Thursday, June 20, 2019

I Think The Hardest Part of Holding On Is Letting It Go

Monday I made the most difficult decision of my life, but I felt like it had to be done.

2 years after running away from "G", she was still dominating my thoughts. Why? Do I have literally nobody else to think about in the busy-ness that is my life? I honestly don't have an answer. So after much thought, I just decided to end it, and finally move on with my life. I unfriended and unfollowed her social media accounts and either took down or untagged all photos I had of/with her (there was a lot)

I selfishly do this so I can move on. I never wanted to be in this situation to begin with and I honestly didn't know how to handle it. After all the praying, arguing/debating back and forth with myself, NOT wanting to be interested because I KNEW going in she wasn't the one, to literally running away instead of facing my fears, I felt like it was the right thing to do.

Like I posted in the lyrics I wrote last week, what if?
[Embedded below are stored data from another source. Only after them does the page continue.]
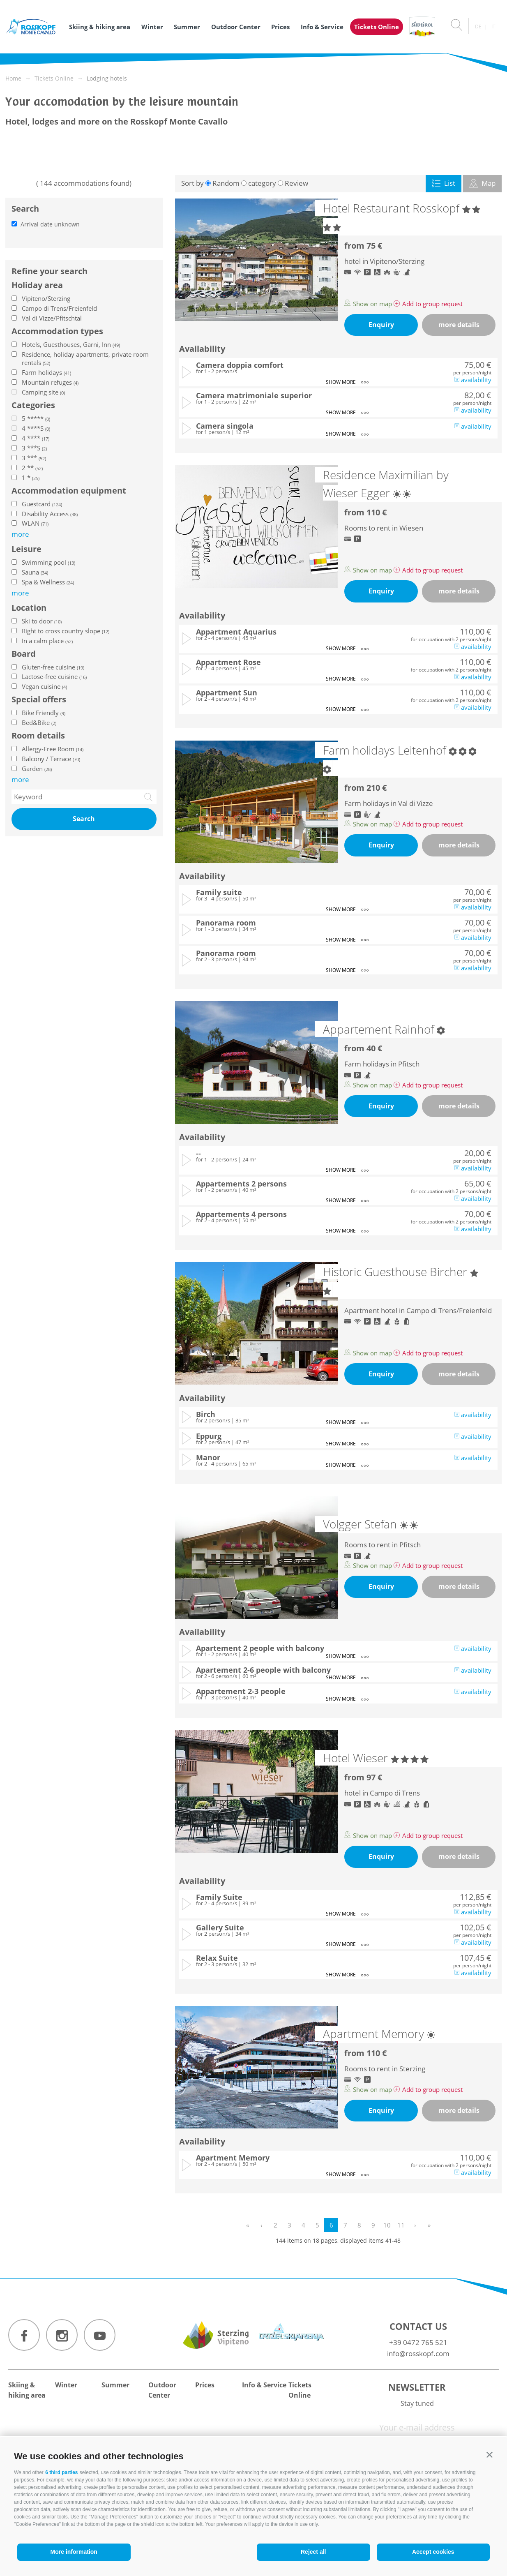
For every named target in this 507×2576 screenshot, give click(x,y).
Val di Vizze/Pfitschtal (52, 318)
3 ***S (34, 448)
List (443, 183)
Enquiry (381, 324)
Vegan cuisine (44, 686)
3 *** (34, 458)
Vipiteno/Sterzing (46, 298)
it (493, 26)
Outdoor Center (235, 27)
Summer (187, 27)
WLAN (35, 523)
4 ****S (36, 428)
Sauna (35, 572)
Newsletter (417, 2387)
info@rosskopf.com (418, 2353)
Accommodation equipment (69, 491)
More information (74, 2551)
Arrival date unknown (50, 224)
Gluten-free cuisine (53, 667)
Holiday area (37, 285)
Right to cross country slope (65, 631)
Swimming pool (48, 562)
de (478, 26)
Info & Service (322, 27)
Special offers (39, 699)
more (20, 779)
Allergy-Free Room (52, 749)
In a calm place (47, 641)
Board (24, 654)
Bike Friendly (43, 713)
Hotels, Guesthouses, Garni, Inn (71, 344)
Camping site (43, 392)
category (262, 183)
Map (482, 183)
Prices (280, 27)
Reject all (313, 2551)
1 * (30, 477)
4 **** (35, 438)
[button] (489, 2454)
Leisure (26, 549)
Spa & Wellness (48, 582)
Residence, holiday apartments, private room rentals (85, 358)
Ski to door (42, 621)
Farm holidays (46, 372)
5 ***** (36, 418)
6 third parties (61, 2472)
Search (84, 818)
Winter (152, 27)
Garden (37, 768)
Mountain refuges (50, 382)
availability (472, 380)
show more (347, 382)
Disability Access (50, 514)
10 (387, 2225)
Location (29, 608)
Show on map (369, 304)
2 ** (32, 468)
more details (458, 324)
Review (296, 183)
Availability (202, 348)
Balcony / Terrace (51, 759)
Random (226, 183)
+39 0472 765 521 (418, 2342)
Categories (33, 405)
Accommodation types (57, 331)
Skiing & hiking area (99, 27)
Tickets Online (376, 27)
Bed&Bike (39, 722)
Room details (38, 736)
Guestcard (42, 504)
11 (401, 2225)
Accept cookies (433, 2551)
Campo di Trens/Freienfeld (59, 308)
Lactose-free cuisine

What if I had never liked her beyond friendship? What if I had confidence in myself and could just tell her and risked the biggest fear I have? So many questions remain unanswered.

I still care deeply about her, I still do consider her a friend, although have only heard from her once all year, and this was nothing to do with her and everything to do with me and finally trying to move on once-and-for-all.

I use all this as a learning experience for the future in case this situation should arise again. I have too much self-doubt and lack-of-confidence, especially with females, especially incredibly Godly, beautiful females. How will I ever find the "one" if I keep running away and keep my feelings in the "head in the clouds" and never do anything about it? Someone once told me that I'm afraid to go after women, because I'm afraid I'm going to get hurt again. I hate it when people know me better than I know myself.

"Goodbye for now, I think the hardest part of holding on is letting it go"--POD.